Revision as of 19:18, 16 October 2018

MOLECULAR MODELLING


Why do we want to model our platform?


Our new molecular binding platform contains three binding sites: Streptavidin (mSA2), a Carbohydrate Binding Module (CBM3a) and an unnatural amino acid, azidophenylanine (AzF). These “heads” of our Cerberus are connected by flexible regions, composed of 30-50 amino acids each.
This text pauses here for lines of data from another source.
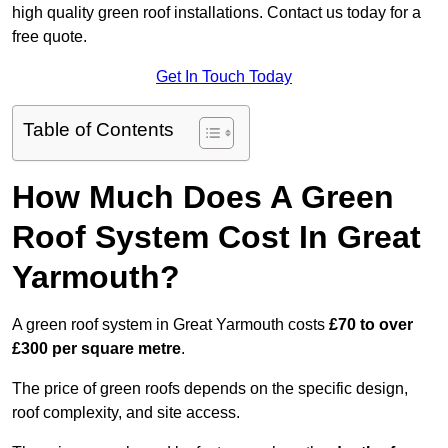
high quality green roof installations. Contact us today for a
free quote.
Get In Touch Today
Table of Contents
How Much Does A Green
Roof System Cost In Great
Yarmouth?
A green roof system in Great Yarmouth costs
£70 to over
£300 per square metre
.
The price of green roofs depends on the specific design,
roof complexity, and site access.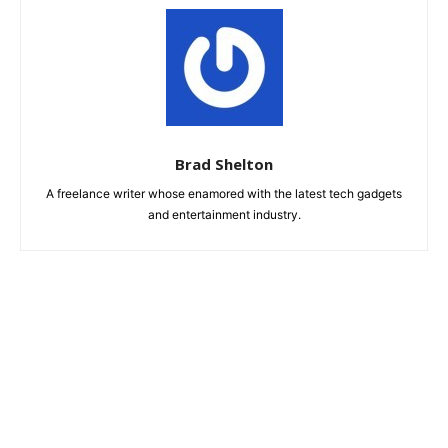
Brad Shelton
A freelance writer whose enamored with the latest tech gadgets
and entertainment industry.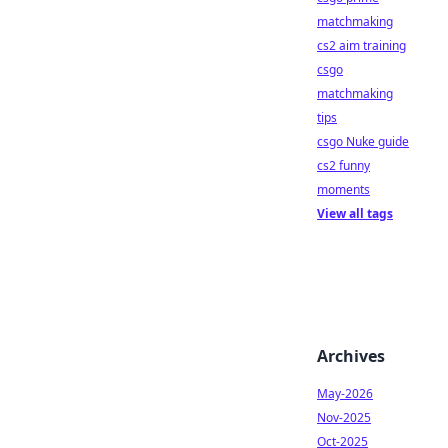
matchmaking
cs2 aim training
csgo
matchmaking
tips
csgo Nuke guide
cs2 funny
moments
View all tags
Archives
May-2026
Nov-2025
Oct-2025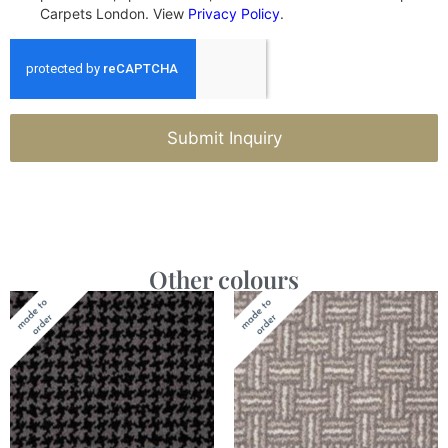
Carpets London. View
Privacy Policy
.
Submit Inquiry
Other colours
These regions called linkers are described in the literature to be highly flexible and as disordered regions 1 2.

A schematic representation of our system

Figure 1: General design of our Cerberus protein

For more information about our platform, visit the Description or Design pages.

As our linkers between domains are so flexible, it was possible that the CBM3a and mSA2 heads could be brought into contact. Interactions between the different molecular components of the platform could disturb its capacities to bind the target ligands. Their tertiary structures could also not be stable in the overall macromolecular assembly. In order to try to answer to all these questions, we implemented multi-step and multi-level molecular modeling strategy.

First, we built a 3D structure model of our binding platform and we assessed its stability over time. We also evaluated the distance between the different domains and its variations, which provide information about the size of the ligands that can be bound to the platform. We studied the interaction of our binding platform with target ligands. Especially, large-scale conformational sampling and exploration methods were used to assess the conformational rearrangements of these 3D structure models (the binding platform, either free or in interaction with the target ligands) over time, hopefully maintaining their binding capacities.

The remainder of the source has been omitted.